In ancient cultures, straw could be used to bring porosity to clay, easing water entrance and hence increasing its workability. It would also provide some air entrance, helping in the drying process, that would take place in the open air. This is useful in hand-made products and in low-automated processes.
In some specific products, looking for additional insulating performance, the inclusion of some organic matter will bring such desired effect. Straw has evolved and now sawdust and other equivalents are used in the brick industry.
They are well known to provide some plasticity to low or non-plastic masses, but also to capture some free water from the system, helping when excessive moisture could be a problem.

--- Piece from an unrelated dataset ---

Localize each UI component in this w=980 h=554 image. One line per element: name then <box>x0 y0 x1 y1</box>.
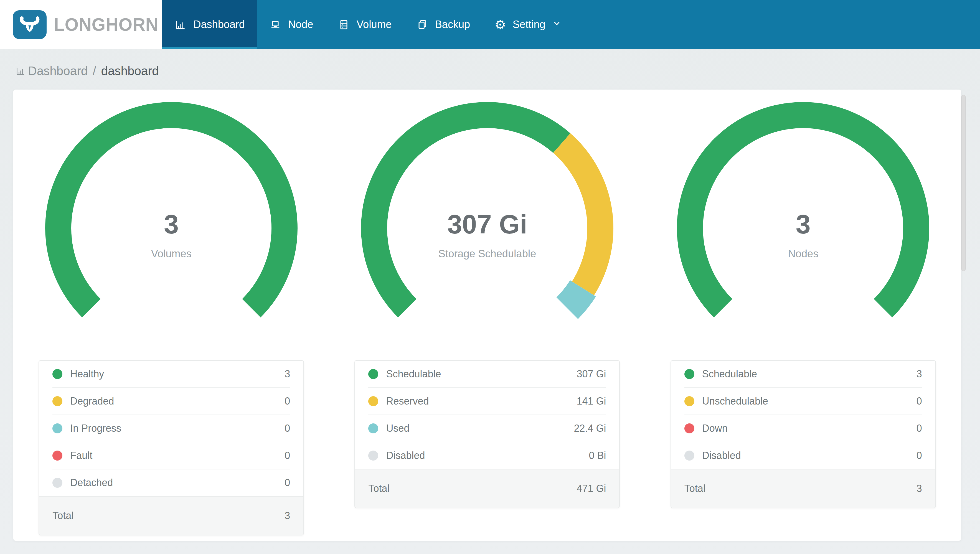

Working in some environments could be really challenging, especially when moisture in the raw materials is too high. It can be very difficult to manufacture any shaped clay-based product, even when mixing with fully dry raw materials. In those cases, the use of cellulosic compounds is highly recommendable.
CMC – Carboxy-Methyl-Cellulose – has been used in high moisture environments, achieving excellent performance, at least when it comes to water capture.
Of course, there’s always a but, and in this case, it is related to the high-water retention they show in the drying process. It means that cracking/breaking risk increases exponentially with the CMC content in the mass. Trapped water in the CMC structure is retained in between its layers, not having an ease or quick release. Furthermore, once temperature is high enough, vaporization may occur, and these cracks/breakages are the consequence.
There are new trends in the market, helping those customers needing some additive to work in extreme conditions, though keeping a reasonable production rate.
Does it mean that CMC will perform better? In a better way?
Well, no. Not exactly in that way. Some changes must be done in order to avoid all these disadvantages in CMC use. And this is what some new products are bringing to the market.
Can you imagine a product able to capture water and to present a smooth water release along the drying process? Yes, there is such a product in the market.
By using its wide experience in ceramic production, BioKeram T represents a big leap into production. Today working with high moisture and at normal speed is something easily affordable.
What if we could replace some expensive mineral raw materials by cheaper ones while keeping its performance? It sounds like a cheat, but it’s true.
Some new developments allow very plastic and very expensive clays to be replaced by cheaper local raw materials, keeping its workability in extrusion by adding a few grams of the additive. All other properties remain stable, including drying performance, despite plasticity not being a limitation in the process.
IS THAT THE FINAL SOLUTION?
A quick reply to this question could be “yes”, but we prefer trying to optimize these new additives’ performance by working on fine-tuning and adapting their behavior to the very unique cases that industry demands.
There’s some hope in the future when high moisture or expensive raw materials won’t be an issue, at least if you use the proper additives.